La seconde : il faut ajouter aux nitrates présents dans les additifs ceux consommés naturellement via leur présence dans les sols, les végétaux et l'eau, et dont la concentration est renforcée par les activités agricoles et industrielles. L'Anses recommande donc de poursuivre les recherches, pour "établir la valeur toxicologique de référence prenant en compte la coexposition" aux additifs.

4Faut-il s'en passer dans la charcuterie ?

L'Anses "préconise de réduire l'exposition de la population aux nitrates et nitrites par des mesures volontaristes en limitant l'exposition par voie alimentaire". Quelques heures après la publication de cet avis, le gouvernement a annoncé un "plan d'action" visant à réduire ou supprimer l'utilisation des additifs nitrés "dans tous les produits alimentaires où cela est possible sans impact sanitaire", selon un communiqué des ministères de la Santé et de l'Agriculture. Avant même l'annonce du gouvernement, l'association Foodwatch, la Ligue contre le cancer et l'application Yuka avaient réclamé aux pouvoirs publics de "prendre leurs responsabilités" et "d'interdire ces additifs".

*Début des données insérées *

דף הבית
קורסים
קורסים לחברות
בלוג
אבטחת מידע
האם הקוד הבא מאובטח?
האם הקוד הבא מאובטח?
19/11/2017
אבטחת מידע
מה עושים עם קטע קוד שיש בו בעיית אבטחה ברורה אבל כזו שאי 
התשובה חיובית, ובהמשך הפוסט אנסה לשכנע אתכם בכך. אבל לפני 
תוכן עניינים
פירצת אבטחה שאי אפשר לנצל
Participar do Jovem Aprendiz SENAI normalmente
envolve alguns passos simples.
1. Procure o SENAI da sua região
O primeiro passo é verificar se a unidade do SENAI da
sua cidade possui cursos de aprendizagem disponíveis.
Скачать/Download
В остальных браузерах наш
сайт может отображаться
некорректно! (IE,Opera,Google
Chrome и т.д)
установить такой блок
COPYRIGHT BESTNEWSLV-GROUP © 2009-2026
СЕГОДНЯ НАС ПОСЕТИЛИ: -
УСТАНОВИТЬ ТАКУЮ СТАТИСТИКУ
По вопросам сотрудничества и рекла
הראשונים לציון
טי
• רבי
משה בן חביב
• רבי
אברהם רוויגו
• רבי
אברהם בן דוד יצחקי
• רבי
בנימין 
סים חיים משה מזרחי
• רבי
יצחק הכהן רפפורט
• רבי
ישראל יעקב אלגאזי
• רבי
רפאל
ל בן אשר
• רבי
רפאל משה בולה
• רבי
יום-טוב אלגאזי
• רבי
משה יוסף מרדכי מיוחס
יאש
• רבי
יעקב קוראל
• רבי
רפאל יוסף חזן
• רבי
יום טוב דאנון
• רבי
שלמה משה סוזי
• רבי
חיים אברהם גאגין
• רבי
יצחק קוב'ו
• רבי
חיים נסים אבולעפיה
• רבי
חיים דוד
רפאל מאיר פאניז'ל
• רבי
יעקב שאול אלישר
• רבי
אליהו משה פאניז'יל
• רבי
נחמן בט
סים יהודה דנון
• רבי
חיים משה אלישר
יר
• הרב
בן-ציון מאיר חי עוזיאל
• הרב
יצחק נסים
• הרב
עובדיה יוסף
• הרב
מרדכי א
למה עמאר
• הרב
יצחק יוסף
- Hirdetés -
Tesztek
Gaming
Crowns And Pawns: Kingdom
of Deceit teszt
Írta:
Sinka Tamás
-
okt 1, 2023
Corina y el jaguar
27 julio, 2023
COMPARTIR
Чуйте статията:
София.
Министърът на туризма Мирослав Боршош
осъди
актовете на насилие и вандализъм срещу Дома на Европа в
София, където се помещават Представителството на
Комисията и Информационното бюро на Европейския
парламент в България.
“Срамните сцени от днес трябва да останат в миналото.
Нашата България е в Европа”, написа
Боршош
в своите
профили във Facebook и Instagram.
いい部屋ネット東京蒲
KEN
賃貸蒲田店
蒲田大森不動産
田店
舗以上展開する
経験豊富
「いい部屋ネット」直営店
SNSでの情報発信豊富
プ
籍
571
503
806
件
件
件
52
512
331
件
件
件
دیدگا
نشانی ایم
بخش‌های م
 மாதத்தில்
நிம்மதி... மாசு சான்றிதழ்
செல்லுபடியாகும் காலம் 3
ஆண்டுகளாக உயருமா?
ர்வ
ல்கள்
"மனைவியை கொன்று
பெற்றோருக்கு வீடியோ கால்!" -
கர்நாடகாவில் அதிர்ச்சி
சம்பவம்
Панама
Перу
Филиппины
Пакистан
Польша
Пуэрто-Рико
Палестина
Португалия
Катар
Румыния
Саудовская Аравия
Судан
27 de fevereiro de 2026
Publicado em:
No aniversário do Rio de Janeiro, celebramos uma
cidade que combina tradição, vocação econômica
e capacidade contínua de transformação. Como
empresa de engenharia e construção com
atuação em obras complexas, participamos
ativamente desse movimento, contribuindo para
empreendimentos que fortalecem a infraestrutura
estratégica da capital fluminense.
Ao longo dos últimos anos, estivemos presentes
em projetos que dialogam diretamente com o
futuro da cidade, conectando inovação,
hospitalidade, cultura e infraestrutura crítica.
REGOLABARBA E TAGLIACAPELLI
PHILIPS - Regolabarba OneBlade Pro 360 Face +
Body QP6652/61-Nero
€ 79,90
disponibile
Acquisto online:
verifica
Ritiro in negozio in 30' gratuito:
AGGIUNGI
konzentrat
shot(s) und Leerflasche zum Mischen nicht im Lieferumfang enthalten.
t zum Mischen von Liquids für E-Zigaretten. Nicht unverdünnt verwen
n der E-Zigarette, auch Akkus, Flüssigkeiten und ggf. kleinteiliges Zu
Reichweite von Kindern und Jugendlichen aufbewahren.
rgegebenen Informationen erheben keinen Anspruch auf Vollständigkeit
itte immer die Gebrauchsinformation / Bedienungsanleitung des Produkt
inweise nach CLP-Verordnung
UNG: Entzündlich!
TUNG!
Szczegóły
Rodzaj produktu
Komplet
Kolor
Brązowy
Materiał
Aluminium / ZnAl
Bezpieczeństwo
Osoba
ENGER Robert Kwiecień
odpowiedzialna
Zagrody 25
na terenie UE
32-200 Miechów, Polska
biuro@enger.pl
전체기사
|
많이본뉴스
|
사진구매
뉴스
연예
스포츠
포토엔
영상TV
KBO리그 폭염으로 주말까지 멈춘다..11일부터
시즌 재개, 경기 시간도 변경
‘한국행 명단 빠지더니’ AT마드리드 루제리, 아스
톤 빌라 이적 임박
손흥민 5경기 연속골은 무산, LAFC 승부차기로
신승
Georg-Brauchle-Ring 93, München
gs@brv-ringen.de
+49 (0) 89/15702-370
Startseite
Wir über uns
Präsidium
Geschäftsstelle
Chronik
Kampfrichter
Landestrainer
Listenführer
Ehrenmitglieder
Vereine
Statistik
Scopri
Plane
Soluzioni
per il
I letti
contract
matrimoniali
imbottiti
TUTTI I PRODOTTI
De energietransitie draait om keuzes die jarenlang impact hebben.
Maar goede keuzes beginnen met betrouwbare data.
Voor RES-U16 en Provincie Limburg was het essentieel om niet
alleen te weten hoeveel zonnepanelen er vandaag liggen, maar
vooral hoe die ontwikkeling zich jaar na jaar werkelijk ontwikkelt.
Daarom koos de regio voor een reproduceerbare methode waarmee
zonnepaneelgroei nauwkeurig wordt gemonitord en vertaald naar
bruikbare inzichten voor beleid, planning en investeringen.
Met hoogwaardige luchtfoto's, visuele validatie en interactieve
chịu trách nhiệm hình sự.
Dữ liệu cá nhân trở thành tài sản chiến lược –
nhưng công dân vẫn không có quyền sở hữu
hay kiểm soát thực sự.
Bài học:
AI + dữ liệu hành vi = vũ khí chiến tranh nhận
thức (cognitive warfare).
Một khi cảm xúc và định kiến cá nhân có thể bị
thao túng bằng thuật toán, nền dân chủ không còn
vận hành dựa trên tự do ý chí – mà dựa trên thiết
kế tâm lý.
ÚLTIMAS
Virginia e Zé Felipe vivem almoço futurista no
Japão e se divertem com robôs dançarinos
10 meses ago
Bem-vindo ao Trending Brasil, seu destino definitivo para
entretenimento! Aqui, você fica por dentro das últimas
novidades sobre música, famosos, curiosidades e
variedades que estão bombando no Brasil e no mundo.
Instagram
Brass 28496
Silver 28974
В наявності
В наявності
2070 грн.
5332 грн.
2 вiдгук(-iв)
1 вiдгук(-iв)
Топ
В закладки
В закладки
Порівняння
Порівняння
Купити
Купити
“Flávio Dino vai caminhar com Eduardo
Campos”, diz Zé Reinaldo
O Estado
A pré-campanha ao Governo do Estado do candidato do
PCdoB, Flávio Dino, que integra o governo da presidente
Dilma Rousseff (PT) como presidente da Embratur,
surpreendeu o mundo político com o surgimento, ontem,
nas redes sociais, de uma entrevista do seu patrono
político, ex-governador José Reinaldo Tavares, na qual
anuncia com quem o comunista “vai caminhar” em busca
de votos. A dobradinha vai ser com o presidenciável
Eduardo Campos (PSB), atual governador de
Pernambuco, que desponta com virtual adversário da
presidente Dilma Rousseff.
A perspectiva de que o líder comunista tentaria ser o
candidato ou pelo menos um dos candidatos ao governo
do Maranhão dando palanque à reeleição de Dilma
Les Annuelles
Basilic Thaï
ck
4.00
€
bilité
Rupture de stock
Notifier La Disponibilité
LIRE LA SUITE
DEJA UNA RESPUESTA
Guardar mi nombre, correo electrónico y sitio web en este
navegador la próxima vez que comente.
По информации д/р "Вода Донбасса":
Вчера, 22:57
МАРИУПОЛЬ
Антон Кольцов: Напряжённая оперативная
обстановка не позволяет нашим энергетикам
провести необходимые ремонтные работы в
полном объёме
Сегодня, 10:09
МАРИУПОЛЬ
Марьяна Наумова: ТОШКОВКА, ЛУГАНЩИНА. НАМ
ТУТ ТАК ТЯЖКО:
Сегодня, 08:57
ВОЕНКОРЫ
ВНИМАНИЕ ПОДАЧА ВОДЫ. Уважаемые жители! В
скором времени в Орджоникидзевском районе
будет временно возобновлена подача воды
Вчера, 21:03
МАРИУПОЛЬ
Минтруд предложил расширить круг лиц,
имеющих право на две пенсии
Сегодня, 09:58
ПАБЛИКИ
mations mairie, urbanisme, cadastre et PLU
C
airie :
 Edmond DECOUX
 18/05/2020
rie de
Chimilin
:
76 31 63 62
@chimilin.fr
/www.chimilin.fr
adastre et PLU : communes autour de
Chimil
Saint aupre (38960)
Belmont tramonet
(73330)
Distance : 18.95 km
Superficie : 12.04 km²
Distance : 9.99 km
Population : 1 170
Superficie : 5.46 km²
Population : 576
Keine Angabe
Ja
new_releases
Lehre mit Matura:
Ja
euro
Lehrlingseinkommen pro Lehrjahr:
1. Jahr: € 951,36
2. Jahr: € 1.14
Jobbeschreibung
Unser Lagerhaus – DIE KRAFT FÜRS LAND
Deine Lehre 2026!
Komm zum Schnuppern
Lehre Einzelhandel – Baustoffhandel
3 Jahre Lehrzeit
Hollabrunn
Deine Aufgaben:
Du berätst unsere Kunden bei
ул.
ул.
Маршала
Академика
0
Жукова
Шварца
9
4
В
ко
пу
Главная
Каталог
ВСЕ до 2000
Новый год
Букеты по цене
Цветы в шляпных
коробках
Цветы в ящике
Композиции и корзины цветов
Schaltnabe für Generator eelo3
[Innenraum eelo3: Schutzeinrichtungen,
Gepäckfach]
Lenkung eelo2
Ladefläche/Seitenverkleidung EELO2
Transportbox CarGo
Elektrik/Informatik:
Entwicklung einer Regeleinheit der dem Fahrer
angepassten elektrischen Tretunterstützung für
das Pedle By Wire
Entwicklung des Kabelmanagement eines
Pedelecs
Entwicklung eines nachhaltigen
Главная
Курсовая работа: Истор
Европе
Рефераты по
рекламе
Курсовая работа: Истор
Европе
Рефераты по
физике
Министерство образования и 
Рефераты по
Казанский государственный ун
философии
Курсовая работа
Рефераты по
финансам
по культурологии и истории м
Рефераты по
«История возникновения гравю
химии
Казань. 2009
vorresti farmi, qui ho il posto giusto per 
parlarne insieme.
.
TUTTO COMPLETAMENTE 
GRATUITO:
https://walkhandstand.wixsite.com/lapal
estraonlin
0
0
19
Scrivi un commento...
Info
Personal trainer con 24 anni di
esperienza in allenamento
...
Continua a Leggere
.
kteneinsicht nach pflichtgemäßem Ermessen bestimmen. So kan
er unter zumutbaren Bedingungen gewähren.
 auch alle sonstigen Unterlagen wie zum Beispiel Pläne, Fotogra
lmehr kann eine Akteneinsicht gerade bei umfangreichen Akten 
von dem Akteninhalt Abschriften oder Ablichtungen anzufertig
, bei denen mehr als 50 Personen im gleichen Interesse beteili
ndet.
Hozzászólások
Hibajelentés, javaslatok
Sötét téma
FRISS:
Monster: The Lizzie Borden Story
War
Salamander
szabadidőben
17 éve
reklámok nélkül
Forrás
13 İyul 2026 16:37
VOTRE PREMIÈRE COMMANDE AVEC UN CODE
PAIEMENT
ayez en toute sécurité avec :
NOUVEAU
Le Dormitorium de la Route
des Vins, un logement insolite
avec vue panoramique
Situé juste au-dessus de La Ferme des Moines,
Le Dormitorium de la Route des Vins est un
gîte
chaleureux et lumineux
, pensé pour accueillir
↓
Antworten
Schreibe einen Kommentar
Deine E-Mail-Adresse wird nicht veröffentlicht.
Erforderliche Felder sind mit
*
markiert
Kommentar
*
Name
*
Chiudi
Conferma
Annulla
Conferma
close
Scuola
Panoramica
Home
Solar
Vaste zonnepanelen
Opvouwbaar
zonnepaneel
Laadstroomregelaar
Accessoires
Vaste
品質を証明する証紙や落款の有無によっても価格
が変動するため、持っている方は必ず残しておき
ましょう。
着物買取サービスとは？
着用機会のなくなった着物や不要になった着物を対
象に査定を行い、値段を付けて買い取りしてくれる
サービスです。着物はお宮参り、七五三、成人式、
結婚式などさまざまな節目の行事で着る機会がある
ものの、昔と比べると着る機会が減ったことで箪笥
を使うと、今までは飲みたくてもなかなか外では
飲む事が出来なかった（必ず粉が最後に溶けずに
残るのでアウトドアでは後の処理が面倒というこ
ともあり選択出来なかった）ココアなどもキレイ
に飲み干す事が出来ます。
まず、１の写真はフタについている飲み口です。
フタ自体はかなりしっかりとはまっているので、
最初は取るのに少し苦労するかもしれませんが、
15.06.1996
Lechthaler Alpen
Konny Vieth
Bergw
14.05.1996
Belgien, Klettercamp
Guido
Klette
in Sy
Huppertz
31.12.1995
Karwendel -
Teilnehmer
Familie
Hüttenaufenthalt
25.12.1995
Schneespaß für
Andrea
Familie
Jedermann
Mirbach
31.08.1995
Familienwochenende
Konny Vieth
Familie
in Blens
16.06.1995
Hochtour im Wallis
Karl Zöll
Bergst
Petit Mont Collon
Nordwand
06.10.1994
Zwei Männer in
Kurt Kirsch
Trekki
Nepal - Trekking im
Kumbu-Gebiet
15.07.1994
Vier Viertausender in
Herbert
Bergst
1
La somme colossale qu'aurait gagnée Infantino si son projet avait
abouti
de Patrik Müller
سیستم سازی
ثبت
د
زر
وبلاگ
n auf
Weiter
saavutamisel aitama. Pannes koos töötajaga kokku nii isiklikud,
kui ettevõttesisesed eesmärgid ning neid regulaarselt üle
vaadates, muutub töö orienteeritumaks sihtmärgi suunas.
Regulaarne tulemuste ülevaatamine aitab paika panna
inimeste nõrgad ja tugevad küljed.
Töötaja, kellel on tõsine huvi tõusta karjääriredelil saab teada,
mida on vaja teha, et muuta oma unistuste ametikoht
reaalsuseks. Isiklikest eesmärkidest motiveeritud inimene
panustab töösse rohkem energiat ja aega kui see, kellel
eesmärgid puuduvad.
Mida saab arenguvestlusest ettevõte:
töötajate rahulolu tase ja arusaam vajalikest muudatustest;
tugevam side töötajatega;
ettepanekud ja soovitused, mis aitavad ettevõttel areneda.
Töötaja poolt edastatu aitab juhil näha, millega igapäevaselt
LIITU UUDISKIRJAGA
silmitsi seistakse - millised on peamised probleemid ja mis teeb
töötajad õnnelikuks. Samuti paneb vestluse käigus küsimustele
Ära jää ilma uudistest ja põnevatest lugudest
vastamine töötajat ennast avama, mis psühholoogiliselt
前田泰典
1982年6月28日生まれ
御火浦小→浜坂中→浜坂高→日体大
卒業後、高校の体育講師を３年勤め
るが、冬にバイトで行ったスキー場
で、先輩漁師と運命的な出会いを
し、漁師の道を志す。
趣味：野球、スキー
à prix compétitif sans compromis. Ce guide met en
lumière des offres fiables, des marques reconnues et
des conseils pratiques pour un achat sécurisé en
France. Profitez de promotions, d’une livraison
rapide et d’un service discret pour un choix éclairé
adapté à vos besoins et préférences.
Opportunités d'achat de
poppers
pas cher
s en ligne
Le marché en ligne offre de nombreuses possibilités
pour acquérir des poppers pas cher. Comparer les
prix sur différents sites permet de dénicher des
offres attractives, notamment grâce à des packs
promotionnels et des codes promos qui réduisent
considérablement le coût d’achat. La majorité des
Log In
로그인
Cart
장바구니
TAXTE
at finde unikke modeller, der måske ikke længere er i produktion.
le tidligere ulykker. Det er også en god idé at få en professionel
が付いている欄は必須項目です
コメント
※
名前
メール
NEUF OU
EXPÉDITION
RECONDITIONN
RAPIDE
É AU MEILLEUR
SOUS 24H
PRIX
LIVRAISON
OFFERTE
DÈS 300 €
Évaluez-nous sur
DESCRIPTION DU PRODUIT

Ce n'est toutefois pas ce que recommande l'Anses. Dans son rapport, elle estime possible d'aller en deçà de la limite actuelle autorisée dans les viandes transformées, "aussi bas que raisonnablement possible", tout en prenant garde à l'équilibre entre "risque et protection sanitaire". L'agence rappelle que les additifs à base de nitrate et nitrite permettent de lutter contre le botulisme mais aussi d'autres maladies comme la salmonellose et la listériose.

"Tous les pays du monde recommandent l'usage des nitrites, sans exception", défend Bernard Vallat, dont l'organisation est opposée la suppression des nitrites dans la charcuterie. "On sait qu'en supprimant les nitrites et les nitrates dans la fabrication des saucissons, qui est un produit emblématique de la France, on arriverait très difficilement, au niveau technique, à produire des saucissons de la qualité de ceux qui sont aujourd'hui mis en marché", ajoute-t-il sur franceinfo. Il assure toutefois que les professionnels s'inscrivent "dans une trajectoire de réduction permanente" du recours aux nitrates et nitrites.

5Peuvent-ils être remplacés ?

L'Anses émet plusieurs recommandations pour diminuer les seuils de nitrates et nitrites dans la charcuterie. Pour le jambon cuit, elle préconise de raccourcir la date limite de consommation. Pour le jambon sec, l'agence suggère un contrôle strict du taux de sel et de la température au cours des étapes de salage, de repos et d'affinage du produit.

Alors que de grands fabricants se sont déjà lancés dans des gammes de jambon étiquetés "sans nitrites", l'Anses met en garde contre les solutions de substitution à base d'"extraits végétaux" ou de "bouillons de légumes". "Cela ne constitue pas une réelle alternative dans la mesure où (ces substituants) contiennent naturellement des nitrates qui, sous l'effet de bactéries, sont convertis en nitrites", souligne-t-elle. 

"Il faut que le consommateur mange moins de charcuterie, mais il faut qu'il mange de la bonne : de la bonne cochonnaille, mais pas de la cochonnerie !", estime sur franceinfo Richard Ramos, député du Loiret, auteur d'une proposition de loi visant à interdire nitrates et nitrites. En attendant le "plan d'action" du gouvernement à l'automne, qui vise à réduire l'ajout des additifs nitrés dans les produits alimentaires, l'Anses conseille de continuer à limiter sa consommation de charcuterie à 150 grammes par semaine et appelle à avoir une alimentation diversifiée.